A variety of health care providers contribute to palliative care teams, depending on the needs of the patient and the family. Nurses, family doctors, social workers, spiritual care providers, palliative care specialists, occupational therapists, physiotherapists, home care and personal support workers, volunteers, and pharmacists may be involved.
11. Who qualifies for palliative care?
Any person with a life-limiting illness, including children, qualifies for palliative care. From the time of a diagnosis of an illness that will shorten someone’s life, patients and families benefit from palliative care.
12. Where is palliative care provided?
Palliative care can be provided wherever the patient lives – home, long-term care facility, hospice or hospital. The best place to receive palliative care is the environment that works best for the patient.
At times caregivers may have feelings of guilt if they are unable to provide care at home for their loved one. Although caring for someone at home can be a beautiful experience, it can also be demanding and each person has to assess what is best for their loved one and themselves, since an ongoing loving relationship is most important during this time of peoples’ lives.
The following website will provide you with a brief overview of some of our choices when it comes to palliative care: http://www.virtualhospice.ca
Some people choose to stay at home for as long as they can. Family members, with support from the health care team, may decide that they want to be the main caregivers in the home.
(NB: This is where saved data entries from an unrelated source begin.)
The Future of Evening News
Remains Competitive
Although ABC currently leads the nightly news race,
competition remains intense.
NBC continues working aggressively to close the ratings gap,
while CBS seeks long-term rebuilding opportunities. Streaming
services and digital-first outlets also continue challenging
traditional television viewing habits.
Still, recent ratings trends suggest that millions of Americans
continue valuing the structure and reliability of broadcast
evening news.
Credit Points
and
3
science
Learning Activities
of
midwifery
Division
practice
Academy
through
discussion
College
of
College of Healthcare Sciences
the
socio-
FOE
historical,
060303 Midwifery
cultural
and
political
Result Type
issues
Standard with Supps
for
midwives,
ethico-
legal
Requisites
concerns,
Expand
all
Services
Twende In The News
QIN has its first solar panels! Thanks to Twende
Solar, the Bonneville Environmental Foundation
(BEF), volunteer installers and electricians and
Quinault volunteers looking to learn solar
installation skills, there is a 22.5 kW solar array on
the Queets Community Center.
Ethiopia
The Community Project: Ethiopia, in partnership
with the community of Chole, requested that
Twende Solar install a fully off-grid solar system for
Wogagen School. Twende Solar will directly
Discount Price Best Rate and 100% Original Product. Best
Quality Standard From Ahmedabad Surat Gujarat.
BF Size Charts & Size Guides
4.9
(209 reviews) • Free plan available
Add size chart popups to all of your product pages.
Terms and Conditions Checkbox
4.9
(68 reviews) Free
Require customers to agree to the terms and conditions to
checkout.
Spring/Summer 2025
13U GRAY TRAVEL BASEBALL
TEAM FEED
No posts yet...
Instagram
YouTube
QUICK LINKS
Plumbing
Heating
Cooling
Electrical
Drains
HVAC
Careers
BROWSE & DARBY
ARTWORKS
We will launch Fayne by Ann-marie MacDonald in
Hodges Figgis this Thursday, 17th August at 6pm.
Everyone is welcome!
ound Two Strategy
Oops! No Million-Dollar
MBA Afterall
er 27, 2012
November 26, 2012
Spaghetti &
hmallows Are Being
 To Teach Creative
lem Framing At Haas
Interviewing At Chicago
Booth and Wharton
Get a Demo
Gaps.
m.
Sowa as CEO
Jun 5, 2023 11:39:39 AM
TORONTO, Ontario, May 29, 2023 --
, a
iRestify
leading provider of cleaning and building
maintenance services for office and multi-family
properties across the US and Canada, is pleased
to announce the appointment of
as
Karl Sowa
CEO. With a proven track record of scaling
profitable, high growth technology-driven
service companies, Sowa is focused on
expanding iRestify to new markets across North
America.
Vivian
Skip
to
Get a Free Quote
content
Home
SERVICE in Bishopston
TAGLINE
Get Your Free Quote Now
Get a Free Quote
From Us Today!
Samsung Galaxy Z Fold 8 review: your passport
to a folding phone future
Many communities have supports in place and services to help patients and families provide care at home, including these:
Family caregivers need time to rest and many home care programs offer respite programs that provide short-term patient care for several hours or even several days.
See also: Caring for Yourself
Home care programs
Most Canadian home care programs offer palliative care services in the home. Professional nursing care is often available through these programs, along with other home-based support services.
Sometimes people will pay for private home care services because they need extra help. Private home care companies supply part-time, as needed or around-the-clock care. However, unless you have insurance, you will have to pay for these costs yourself. Private services may include:
- • nursing/medical care
- • personal care
- • cleaning
- • cooking
- • companionship
- • transportation
Many provincial hospice associations offer hospice volunteer support. Hospice volunteers are carefully screened, selected and educated to offer emotional, spiritual and practical support to individuals and families living with advanced illness. Volunteers are often matched with families and are available to talk on the phone or make in-person visits.
Palliative care programs
Some palliative care programs offer in-home visits from nurses or doctors who are specialists in palliative care. Even if in-home visits are not offered, program staff may still be available to offer telephone advice on pain or how to manage other symptoms. These programs are often run through hospitals. Check with your local hospital or government home care office to see what palliative care is offered in your area.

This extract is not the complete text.